Source records -

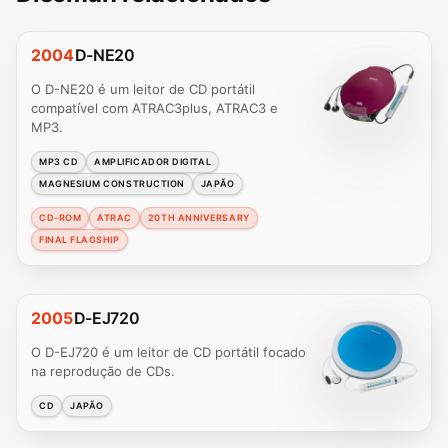
2004
D-NE20
O D-NE20 é um leitor de CD portátil
compatível com ATRAC3plus, ATRAC3 e
MP3.
MP3 CD
AMPLIFICADOR DIGITAL
MAGNESIUM CONSTRUCTION
JAPÃO
CD-ROM
ATRAC
20TH ANNIVERSARY
FINAL FLAGSHIP
2005
D-EJ720
O D-EJ720 é um leitor de CD portátil focado
na reprodução de CDs.
CD
JAPÃO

PROBLEM STATEMENT - Copy out the entries exactly as they stand, omitting the images.

TASK SOLUTION -
2004
D-NE20
O D-NE20 é um leitor de CD portátil
compatível com ATRAC3plus, ATRAC3 e
MP3.
MP3 CD
AMPLIFICADOR DIGITAL
MAGNESIUM CONSTRUCTION
JAPÃO
CD-ROM
ATRAC
20TH ANNIVERSARY
FINAL FLAGSHIP
2005
D-EJ720
O D-EJ720 é um leitor de CD portátil focado
na reprodução de CDs.
CD
JAPÃO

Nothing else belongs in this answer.